# **Mario**
### This project aims to crete a Mario Agent that will beat the entirity of Super Mario Bros using Deep Reinforcement Learning and Double Deep Q-Networks

**Eve Collier\
AI II - Spring 2025\
Final Project**

![Mario](https://media3.giphy.com/media/v1.Y2lkPTc5MGI3NjExdmFvcTg0dDBnbnQ1b3BjbzlnemJnbGVrdm02a29pbDF4a3ExcGF2eiZlcD12MV9pbnRlcm5hbF9naWZfYnlfaWQmY3Q9Zw/DqqHabAaTHRII/giphy.gif)
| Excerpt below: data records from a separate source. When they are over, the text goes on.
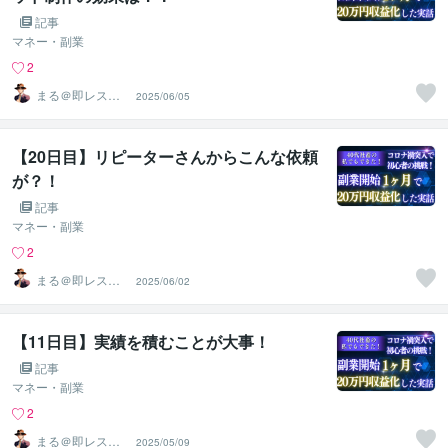
記事
マネー・副業
2
まる＠即レス＆
2025/06/05
スピード対応
【20日目】リピーターさんからこんな依頼
が？！
記事
マネー・副業
2
まる＠即レス＆
2025/06/02
スピード対応
【11日目】実績を積むことが大事！
記事
マネー・副業
2
まる＠即レス＆
2025/05/09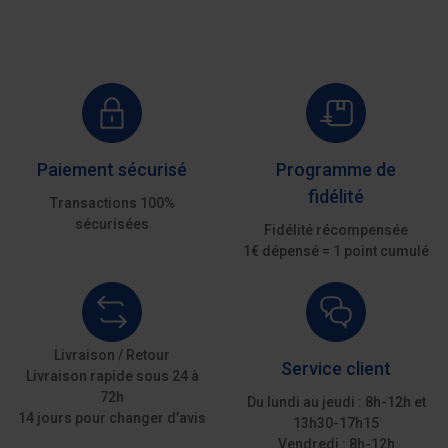
Paiement sécurisé
Programme de
fidélité
Transactions 100%
sécurisées
Fidélité récompensée
1€ dépensé = 1 point cumulé
Livraison / Retour
Service client
Livraison rapide sous 24 à
72h
Du lundi au jeudi : 8h-12h et
14 jours pour changer d’avis
13h30-17h15
Vendredi : 8h-12h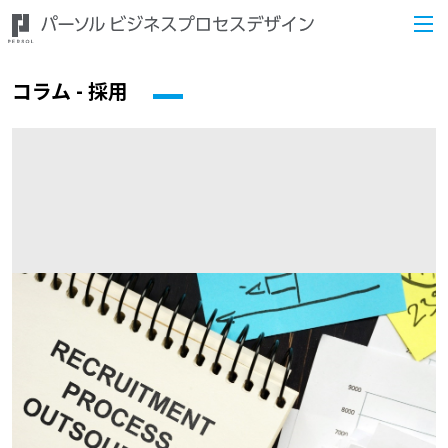
コラム - 採用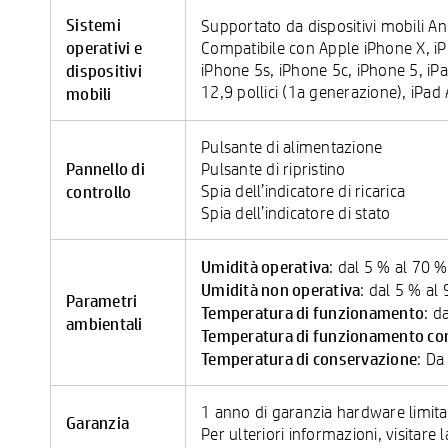
Sistemi
Supportato da dispositivi mobili An
operativi e
Compatibile con Apple iPhone X, iP
dispositivi
iPhone 5s, iPhone 5c, iPhone 5, iPa
12,9 pollici (1a generazione), iPad 
mobili
Pulsante di alimentazione
Pannello di
Pulsante di ripristino
controllo
Spia dell’indicatore di ricarica
Spia dell’indicatore di stato
Umidità operativa
: dal 5 % al 70 %
Umidità non operativa
: dal 5 % al 
Parametri
Temperatura di funzionamento
: d
ambientali
Temperatura di funzionamento con
Temperatura di conservazione
: Da
1 anno di garanzia hardware limita
Garanzia
Per ulteriori informazioni, visitar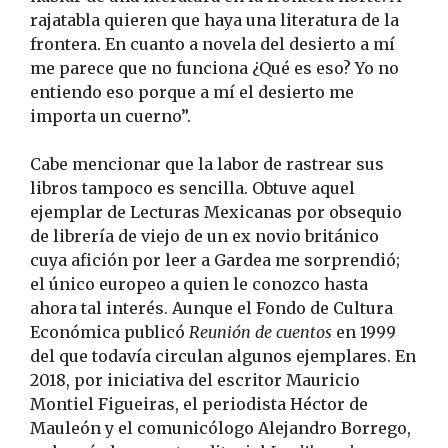
rajatabla quieren que haya una literatura de la
frontera. En cuanto a novela del desierto a mí
me parece que no funciona ¿Qué es eso? Yo no
entiendo eso porque a mí el desierto me
importa un cuerno”.
Cabe mencionar que la labor de rastrear sus
libros tampoco es sencilla. Obtuve aquel
ejemplar de Lecturas Mexicanas por obsequio
de librería de viejo de un ex novio británico
cuya afición por leer a Gardea me sorprendió;
el único europeo a quien le conozco hasta
ahora tal interés. Aunque el Fondo de Cultura
Económica publicó
Reunión de cuentos
en 1999
del que todavía circulan algunos ejemplares. En
2018, por iniciativa del escritor Mauricio
Montiel Figueiras, el periodista Héctor de
Mauleón y el comunicólogo Alejandro Borrego,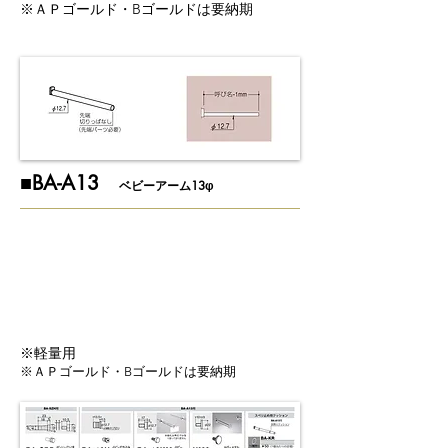
※ＡＰゴールド・Bゴールドは要納期
​■BA-A13
ベビーアーム13φ
※軽量用
※ＡＰゴールド・Bゴールドは要納期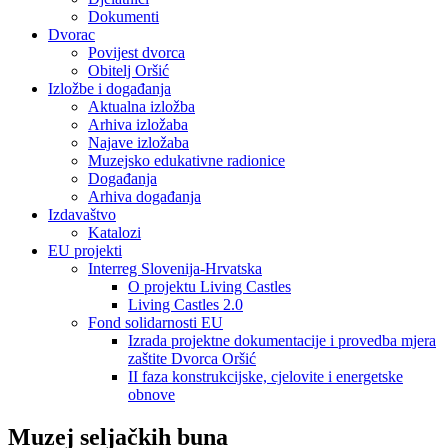
Dokumenti
Dvorac
Povijest dvorca
Obitelj Oršić
Izložbe i događanja
Aktualna izložba
Arhiva izložaba
Najave izložaba
Muzejsko edukativne radionice
Događanja
Arhiva događanja
Izdavaštvo
Katalozi
EU projekti
Interreg Slovenija-Hrvatska
O projektu Living Castles
Living Castles 2.0
Fond solidarnosti EU
Izrada projektne dokumentacije i provedba mjera
zaštite Dvorca Oršić
II faza konstrukcijske, cjelovite i energetske
obnove
Muzej seljačkih buna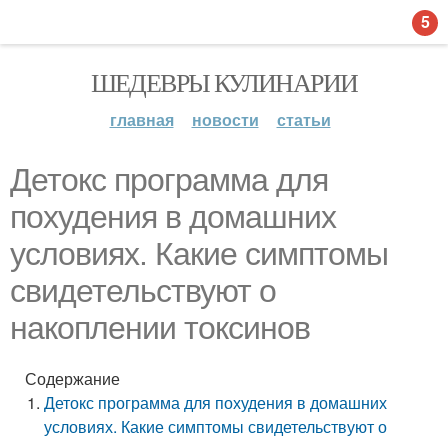
5
ШЕДЕВРЫ КУЛИНАРИИ
главная
новости
статьи
Детокс программа для
похудения в домашних
условиях. Какие симптомы
свидетельствуют о
накоплении токсинов
Содержание
Детокс программа для похудения в домашних
условиях. Какие симптомы свидетельствуют о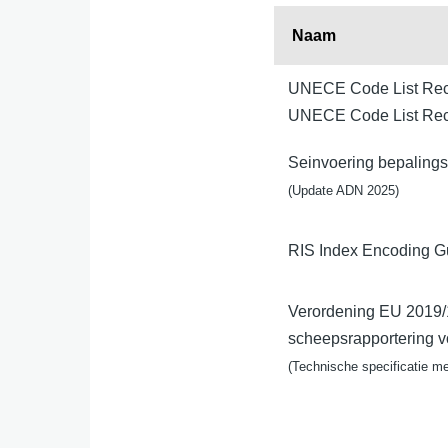
Naam
UNECE Code List Rec
UNECE Code List Reco
Seinvoering bepaling
(Update ADN 2025)
RIS Index Encoding G
Verordening EU 2019/1
scheepsrapportering v
(Technische specificatie me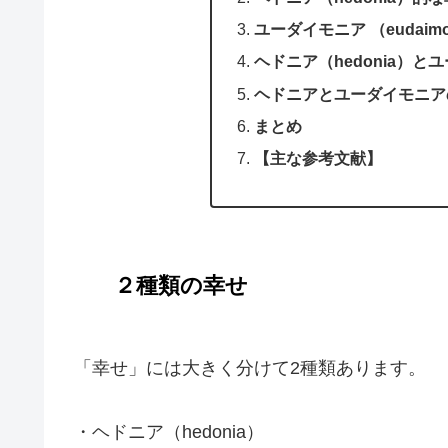
ユーダイモニア （eudaim
ヘドニア（hedonia）とユ
ヘドニアとユーダイモニア
まとめ
【主な参考文献】
２種類の幸せ
「幸せ」には大きく分けて2種類あります。
・ヘドニア（hedonia）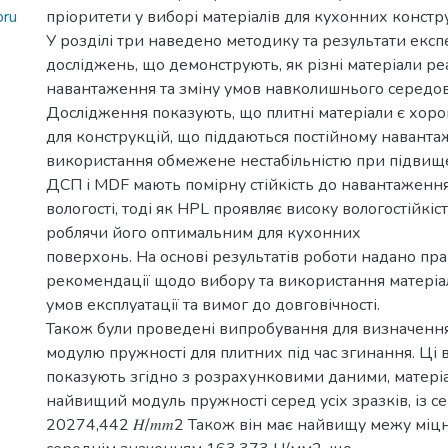
oru
пріоритети у виборі матеріалів для кухонних констр
У розділі три наведено методику та результати ек
досліджень, що демонструють, як різні матеріали ре
навантаження та зміну умов навколишнього середо
Дослідження показують, що плитні матеріали є хор
для конструкцій, що піддаються постійному наванта
використання обмежене нестабільністю при підвищен
ДСП і MDF мають помірну стійкість до навантаження,
вологості, тоді як HPL проявляє високу вологостійкість
роблячи його оптимальним для кухонних
поверхонь. На основі результатів роботи надано пра
рекомендації щодо вибору та використання матеріа
умов експлуатації та вимог до довговічності.
Також були проведені випробування для визначення 
модулю пружності для плитних під час згинання. Ці
показують згідно з розрахунковими даними, матері
найвищий модуль пружності серед усіх зразків, із 
20274,442 𝐻/𝑚𝑚2 Також він має найвищу межу міцно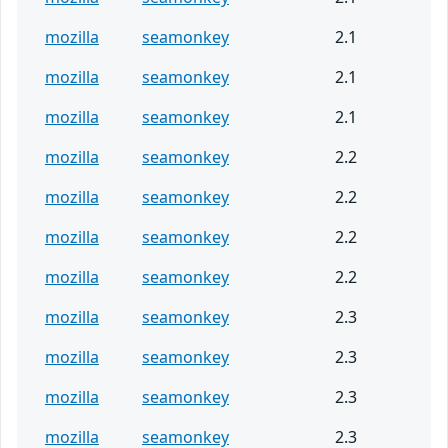
mozilla
seamonkey
2.1
mozilla
seamonkey
2.1
mozilla
seamonkey
2.1
mozilla
seamonkey
2.2
mozilla
seamonkey
2.2
mozilla
seamonkey
2.2
mozilla
seamonkey
2.2
mozilla
seamonkey
2.3
mozilla
seamonkey
2.3
mozilla
seamonkey
2.3
mozilla
seamonkey
2.3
First, we need to install the game and import some stuff:

In [1]:
!pip install gym_super_mario_bros==7.3.0 nes_py torch opencv-python
import gym
import gym_super_mario_bros
import numpy as np
import torch
import torch.nn as nn
import torch.optim as optim
import cv2
import random
from nes_py.wrappers import JoypadSpace
from gym_super_mario_bros.actions import SIMPLE_MOVEMENT
from collections import deque
from gym import Wrapper




In [2]:
!pip install gym_super_mario_bros==7.3.0 nes_py
import gym_super_mario_bros
import nes_py
from nes_py.wrappers import JoypadSpace # Wrap the game 
#from gym_super_mario_bros.actions import RIGHT_ONLY
from gym_super_mario_bros.actions import SIMPLE_MOVEMENT # simplify what a Mario agent can do, 256 actions it can do otherwise



Cool.
Now, wrappers:

In [3]:
# Custom Wrappers
class SkipFrame(Wrapper):
    def __init__(self, env, skip=4):
        super().__init__(env)
        self._skip = skip

    def step(self, action):
        total_reward = 0.0
        done = False
        for _ in range(self._skip):
            step_result = self.env.step(action)
            if len(step_result) == 4:  # Old API
                obs, reward, done, info = step_result
                terminated, truncated = done, False
            else:  # New API
                obs, reward, terminated, truncated, info = step_result
                done = terminated or truncated
            
            total_reward += reward
            if done:
                break
        return obs, total_reward, done, info

    def reset(self):
        return self.env.reset()

class GrayScaleObservation(Wrapper):
    def __init__(self, env):
        super().__init__(env)
        self.observation_space = gym.spaces.Box(low=0, high=255, shape=(84, 84), dtype=np.uint8)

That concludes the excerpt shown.